Records excerpted from a collection
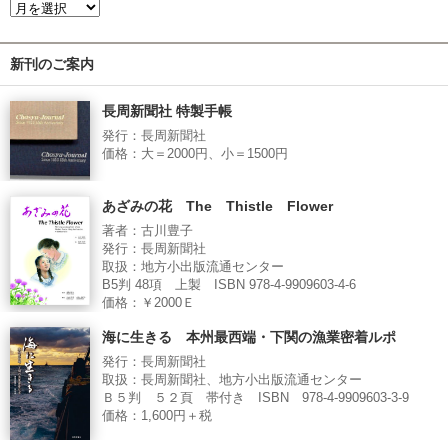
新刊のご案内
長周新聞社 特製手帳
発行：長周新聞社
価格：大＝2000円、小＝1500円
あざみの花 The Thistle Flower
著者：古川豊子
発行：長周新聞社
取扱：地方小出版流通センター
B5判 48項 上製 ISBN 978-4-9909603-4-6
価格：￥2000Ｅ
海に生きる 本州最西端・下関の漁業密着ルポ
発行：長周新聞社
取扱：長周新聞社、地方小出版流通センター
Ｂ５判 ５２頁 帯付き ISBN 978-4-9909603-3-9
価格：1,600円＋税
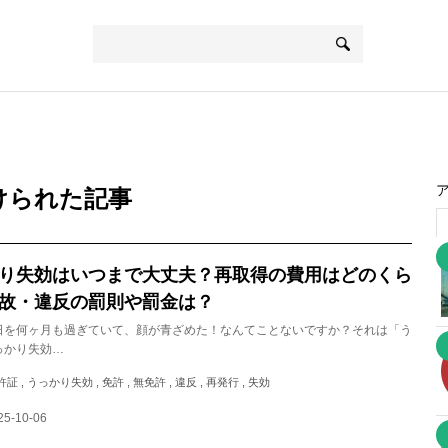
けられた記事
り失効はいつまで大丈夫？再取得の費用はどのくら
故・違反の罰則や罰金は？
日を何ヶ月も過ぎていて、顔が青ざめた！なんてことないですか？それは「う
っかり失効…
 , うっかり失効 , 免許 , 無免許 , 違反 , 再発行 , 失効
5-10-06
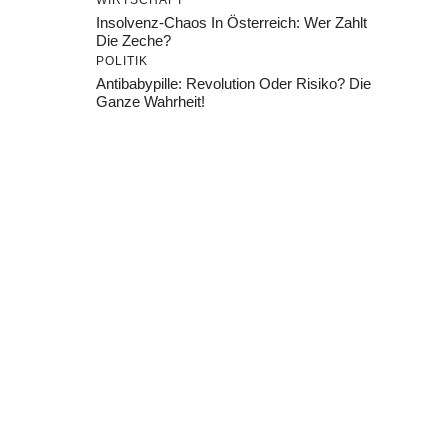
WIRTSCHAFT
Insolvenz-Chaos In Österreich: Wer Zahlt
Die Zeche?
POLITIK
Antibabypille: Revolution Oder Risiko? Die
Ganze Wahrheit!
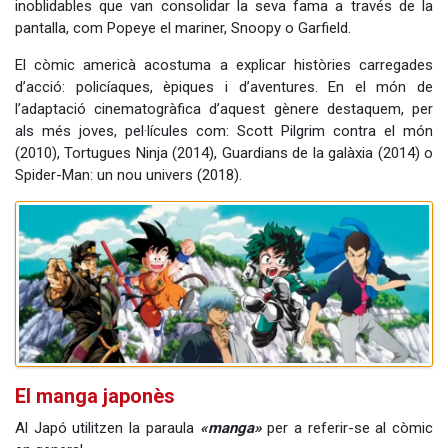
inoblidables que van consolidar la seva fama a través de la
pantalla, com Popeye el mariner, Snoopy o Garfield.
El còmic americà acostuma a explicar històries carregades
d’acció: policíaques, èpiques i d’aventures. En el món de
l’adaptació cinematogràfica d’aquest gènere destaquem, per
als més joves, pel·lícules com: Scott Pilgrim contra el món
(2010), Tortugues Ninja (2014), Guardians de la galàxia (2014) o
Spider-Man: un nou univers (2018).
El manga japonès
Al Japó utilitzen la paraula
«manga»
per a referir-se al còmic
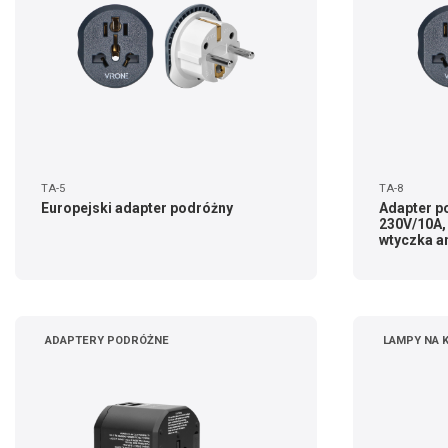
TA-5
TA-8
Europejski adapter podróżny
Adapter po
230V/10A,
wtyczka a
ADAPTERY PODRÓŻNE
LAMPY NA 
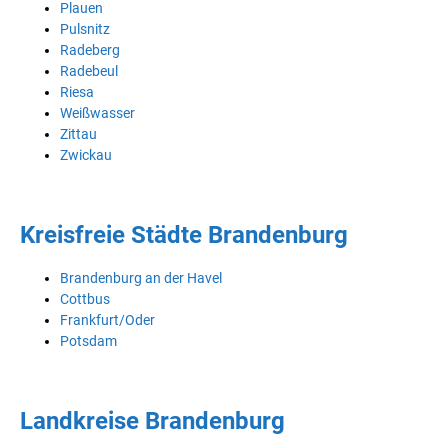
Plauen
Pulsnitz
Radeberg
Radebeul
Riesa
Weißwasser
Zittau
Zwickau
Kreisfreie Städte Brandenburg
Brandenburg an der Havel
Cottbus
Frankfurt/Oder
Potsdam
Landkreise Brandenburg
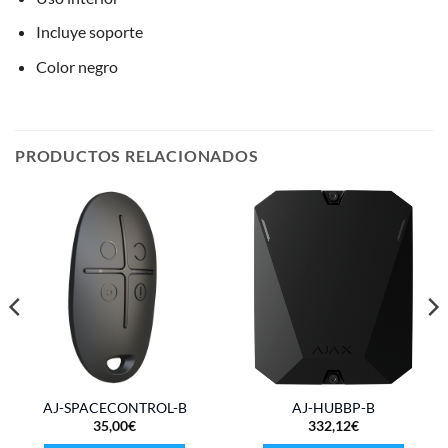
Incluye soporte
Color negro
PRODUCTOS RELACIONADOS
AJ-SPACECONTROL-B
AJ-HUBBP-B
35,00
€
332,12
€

About this task: Reply with nothing but a number. State how many lines in the records hold the word "còmic".

Result: 2